I was thinking about running today.
I wasn't looking into the future, like imagining my possible next running life. I was looking into the past, into my running life before I was injured.
I have already shared my thoughts on the factors that might have contributed to my injury (maybe overtraining, lack of motivation, carelessness, ...) and my suspicion that I might have been in imminent danger of running into runner's burnout. Today, however, I thought about the background noise of my running.
Background Noise
By background noise I mean the mundane, the uncommented on, the unspectacular, the things you do 'because you do them'. In short: jogging.
I don't mean a specific type of workout, but the feeling that comes with jogging. It usually lasts between 45 and 75 minutes and is done at an easy to moderate pace. You typically do it on your local course, if you have one. Or on your way to work. Or you squeeze it in after work, or wherever you can. It doesn't hurt, so why not get a jog done before dinner or a meeting with friends?
Getting the Jog Done
The phrase "get it done" already indicates what I am trying to point out. I have noticed that before my injury I used to "get it done" with many of my jogs. My focus was mainly on the hard or long sessions – or the hard and long ones. The "real training" so to speak.
I don't need to mention here that the sum of all the easy runs in your training contributes at least as much to overall progress as the so-called quality sessions, do I? Yes, it's true, it's science, but that's not my point today.
I'm more interested in whether it's clever to "get your running done." Of course, some runs are nicer than others, but my general attitude to jogging and easy running seems, in retrospect, to have been a bit off.
Bang For The Buck
My half-baked theory is that I fell into the trap of expecting every run to produce a tangible result. To have an effect. A training effect, to be precise. I am glad that I will always and forever love the feeling of running. Running for the sake of running. But during these last weeks of intense training, I found the idea of getting something out of the effort more and more appealing. Bang for the buck, so to speak. But maybe that's a dead end.
Return of Investment
Street wisdom like "after 6 long runs you can run a marathon" or "if you can run your 1000m intervals in XX:XX, then you can run the 10k in XX.XX" really resonates with me. They get stuck in my head. Sometimes I can't get rid of them for years. They seem to make the value I hope to get from training almost tangible. They seem to materialise it. But anyone who has experienced the giant gap that can open up between training results and race results knows that these sayings are fallacies.

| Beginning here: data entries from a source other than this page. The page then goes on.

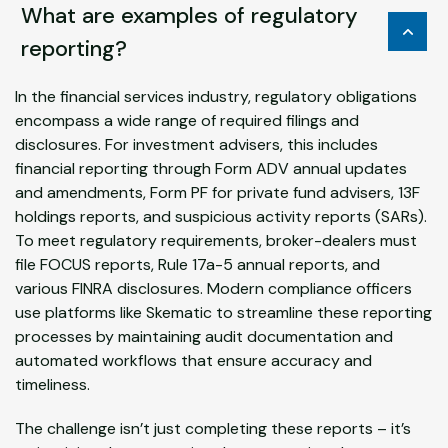
What are examples of regulatory
reporting?
In the financial services industry, regulatory obligations
encompass a wide range of required filings and
disclosures. For investment advisers, this includes
financial reporting through Form ADV annual updates
and amendments, Form PF for private fund advisers, 13F
holdings reports, and suspicious activity reports (SARs).
To meet regulatory requirements, broker-dealers must
file FOCUS reports, Rule 17a-5 annual reports, and
various FINRA disclosures. Modern compliance officers
use platforms like Skematic to streamline these reporting
processes by maintaining audit documentation and
automated workflows that ensure accuracy and
timeliness.
The challenge isn’t just completing these reports – it’s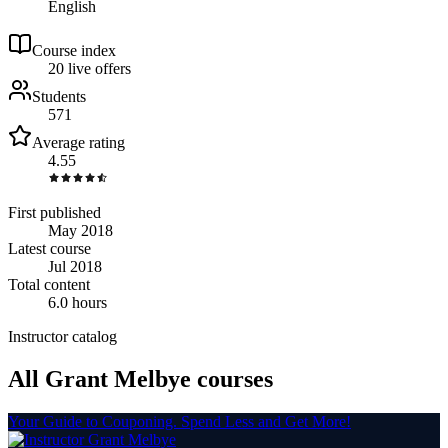
English
Course index
2
0
live
offers
Students
571
Average rating
4.55
First published
May 2018
Latest course
Jul 2018
Total content
6.0 hours
Instructor catalog
All Grant Melbye courses
Your Guide to Couponing. Spend Less and Get More!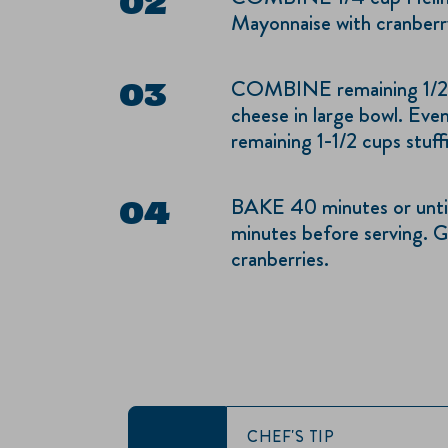
Mayonnaise with cranberry
COMBINE remaining 1/2 
cheese in large bowl. Eve
remaining 1-1/2 cups stuff
BAKE 40 minutes or until
minutes before serving. Ga
cranberries.
CHEF'S TIP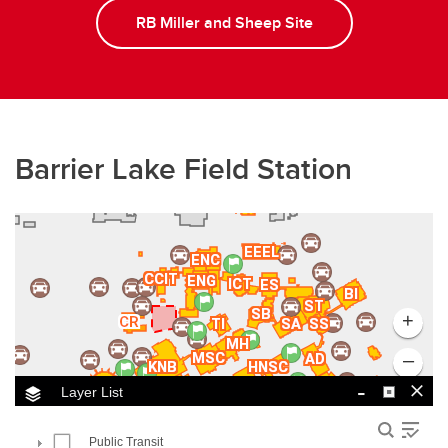
RB Miller and Sheep Site
Barrier Lake Field Station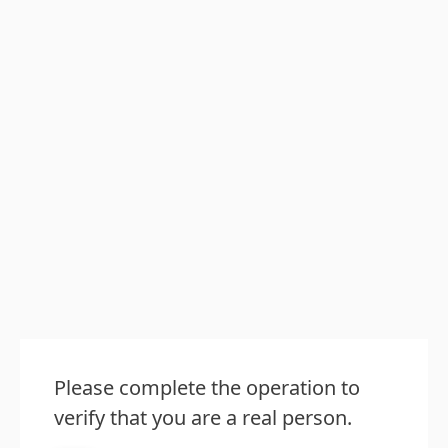
Please complete the operation to
verify that you are a real person.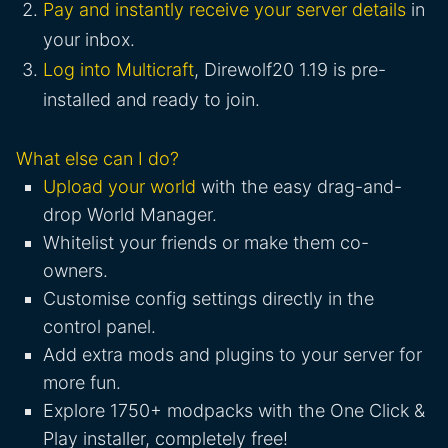
Pay and instantly receive your server details
in
your inbox.
Log into Multicraft
, Direwolf20 1.19 is pre-
installed and ready to join.
What else can I do?
Upload your world
with the easy drag-and-
drop World Manager.
Whitelist your friends or make them co-
owners.
Customise config settings directly in the
control panel.
Add extra mods and plugins to your server for
more fun.
Explore 1750+ modpacks with the One Click &
Play installer, completely free!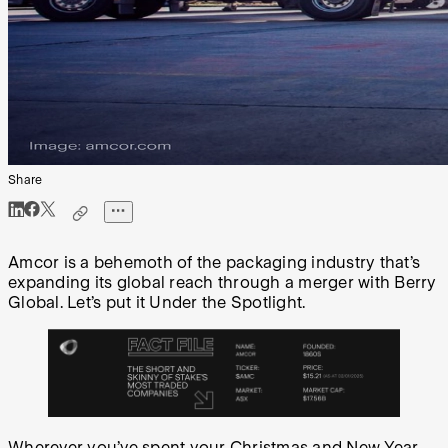
Share
Amcor is a behemoth of the packaging industry that’s
expanding its global reach through a merger with Berry
Global. Let’s put it Under the Spotlight.
Wherever you’ve spent your Christmas and New Year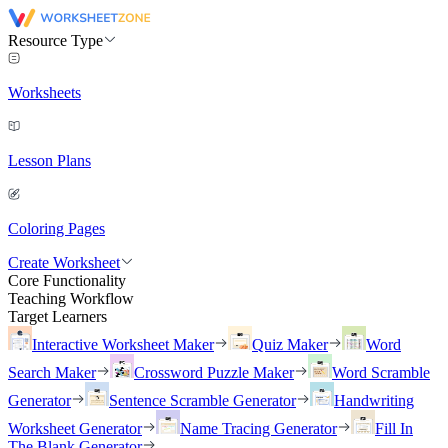
Resource Type
Worksheets
Lesson Plans
Coloring Pages
Create Worksheet
Core Functionality
Teaching Workflow
Target Learners
Interactive Worksheet Maker
Quiz Maker
Word
Search Maker
Crossword Puzzle Maker
Word Scramble
Generator
Sentence Scramble Generator
Handwriting
Worksheet Generator
Name Tracing Generator
Fill In
The Blank Generator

I can't and don't want to plan my next running life. It's something that will just happen. But I can imagine what it might be like. I enjoy the idea of running with a little less focus on return, and perhaps giving the jog the love and attention it deserves.
Everything Not Running
I recently went to a wedding. Probably the most out of my comfort zone thing I have done in the past three years. I have to be honest and say that I wouldn't have gone if it wasn't for one of my best friends, Niko.
The most important thing first: I had fun.
And yet, I wonder why, even after 45 years on planet Earth, many things that are 'normal' for other people are quite difficult for me. Of course, we all tick differently, and very often it is the other way round. But it is quite noticeable that I quickly reach my limits, especially in a social context. Weddings, parties, going out to restaurants in large groups, discos, I think they call them 'clubs' now, you name it.
I am very lucky that I can still do these things. I don't break out in a sweat or start shaking. But it takes an enormous amount of energy. And the older I get, the more critical I am about where I spend my (life) energy.
However, in the case of the wedding, it was well spent. Not only because I knew it meant a lot to Niko, but also because I had a superb time. And there was a lot of food. Some really delicious food. So it was well worth it.
Hi
mir geht das mit Events auch schon lange so, dass ich/bzw. wir nicht mehr auf größere Veranstaltungen(keine Konzerte mehr ) gehen. War jetzt am WE mit dem LgL(laufen gegen Leiden e.V.) bei einem Laufcamp am Rennsteig, das war eine übersichtliche Gruppe mit ca. 30 Menschen. Wir sind gelaufen, gewandert und haben zusammen Freude und Spaß gehabt. Wobei ich die beiden Abenden nach der Bewegung und dem guten Essen müde war und recht früh ins Bett bin. Aber sonst versuche ich allzu große Dinge zu vermeiden.
Vielleicht einfach probieren: Laufen beim Laufen, Essen beim Essen etc. also bei einer Sache bleiben und keine Konzepte etc. für den nächsten Lauf etc. zu haben.